I wiped at my mouth, tasting iron. “Not as much as you are.”

He shrugged. “I like scars. They remind me who I am.”

I lay down beside him, head on his shoulder, arm across his chest. We stayed like that, listening to the world outside trying to make sense of what had happened. Inside, nothing needed explaining.

***

I woke sometime around three in the morning, or maybe I never slept at all. The world outside was dead quiet, not even a wind rattling the holes in my windows. I lay on my side, facing Seneca’s back, watching the rise and fall of his ribcage. His skin was sheened with sweat, hair stuck to his scalp, the curve of his spine marked by a parade of old scars. Some were white and faded, some a still-angry pink. I traced the bullet wound on his left shoulder, the flesh dimpled in, and let my finger circle it until I felt him tense.

He didn’t move, didn’t flinch. He just said, “That one’s from Kunar Province. Whole village emptied out, just us and the echoes.” His voice was a croak, rough from the smoke and whatwe’d done to each other. He was still suffering from whatever he’d experienced over there.

I pressed my thumb into the hollow of the scar, gentle. “Hurts?”

“Not anymore,” he said.

I let my hand drift to the ink above his heart. I tried to make sense of the stories under his skin, but there were too many. I thought of the men who’d left them, of the things he’d done to earn every mark, and I wondered which of us was worse: the one who did violence, or the one who judged it from behind a bench.

“My grandfather would have had you killed just for touching me,” I said, so soft it almost didn’t clear my throat.

Seneca rolled onto his back, looked up at the ceiling. “Is he still alive?”

I shook my head. “No. Dead two days now. I got the call from my father. Didn’t cry. Not for a second.”

He turned his head and watched me, the way you watch something you think might explode.

“Russo Bellini,” I said, and when I did, I felt the old pride and the old shame burn through my voice. “He ran Yonkers for twenty years. Did you know they called him the Hearst?”

Seneca grinned, just a flicker. “That’s better than ‘The Sadist.’”

I found myself smiling too, even as the ache in my throat grew sharper. “He had rules. Even for murder. You always left the wives alone, you never burned down a church, and if you had to kill a man, you did it face to face. No bombs. No poison. He said only cowards used poison.”

“Sounds like a real humanitarian,” Seneca said, but there was no sarcasm, just understanding.

“He raised me like a son,” I continued. “Taught me to fight dirty, to spot a tail at six years old, to hide money where even the Feds couldn’t find it. We had family dinners every Sunday. Always a new face at the table. I thought he just had a lot offriends.” I paused, picking at a loose thread in the sheet. “Didn’t realize until I was twelve that half of them were killers.”
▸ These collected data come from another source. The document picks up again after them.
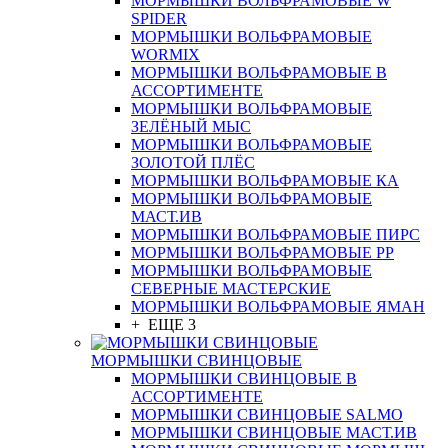
МОРМЫШКИ ВОЛЬФРАМОВЫЕ W
SPIDER
МОРМЫШКИ ВОЛЬФРАМОВЫЕ
WORMIX
МОРМЫШКИ ВОЛЬФРАМОВЫЕ В
АССОРТИМЕНТЕ
МОРМЫШКИ ВОЛЬФРАМОВЫЕ
ЗЕЛЁНЫЙ МЫС
МОРМЫШКИ ВОЛЬФРАМОВЫЕ
ЗОЛОТОЙ ПЛЁС
МОРМЫШКИ ВОЛЬФРАМОВЫЕ КА
МОРМЫШКИ ВОЛЬФРАМОВЫЕ
МАСТ.ИВ
МОРМЫШКИ ВОЛЬФРАМОВЫЕ ПИРС
МОРМЫШКИ ВОЛЬФРАМОВЫЕ РР
МОРМЫШКИ ВОЛЬФРАМОВЫЕ
СЕВЕРНЫЕ МАСТЕРСКИЕ
МОРМЫШКИ ВОЛЬФРАМОВЫЕ ЯМАН
+ ЕЩЕ 3
МОРМЫШКИ СВИНЦОВЫЕ
МОРМЫШКИ СВИНЦОВЫЕ В
АССОРТИМЕНТЕ
МОРМЫШКИ СВИНЦОВЫЕ SALMO
МОРМЫШКИ СВИНЦОВЫЕ МАСТ.ИВ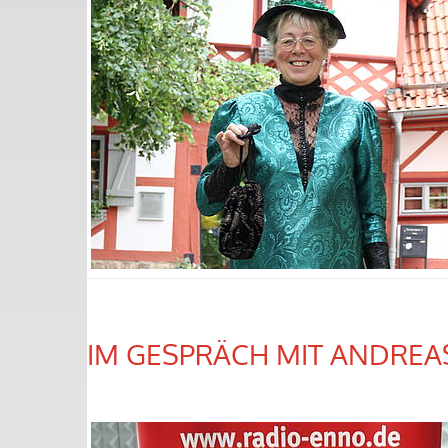
IM GESPRÄCH MIT ANDREA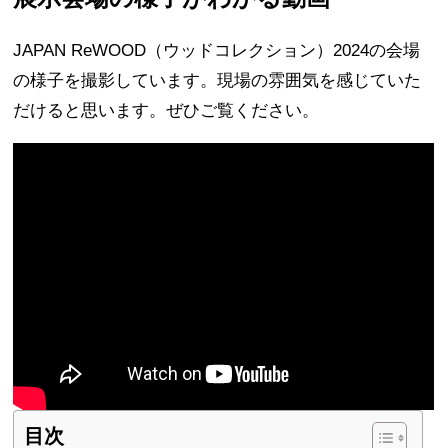
JAPAN ReWOOD（ウッドコレクション）2024の会場
の様子を撮影しています。現場の雰囲気を感じていた
だけると思います。ぜひご覧ください。
目次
Seneca shifted, propped himself on an elbow, his body curving around mine. I felt his leg wedge between my knees, warm and solid. “And you ran away to be a judge.”

I nodded, unable to meet his eyes. “I thought if I could just…decide things for myself, I could be free of it. Turns out the law is just another family, with its own rules and its own way of making people disappear.”

He reached out, brushing the hair from my face. His fingers were rough, but his touch was careful. “I never had family. Not like that.”

I looked up, surprised. “What about your brother?”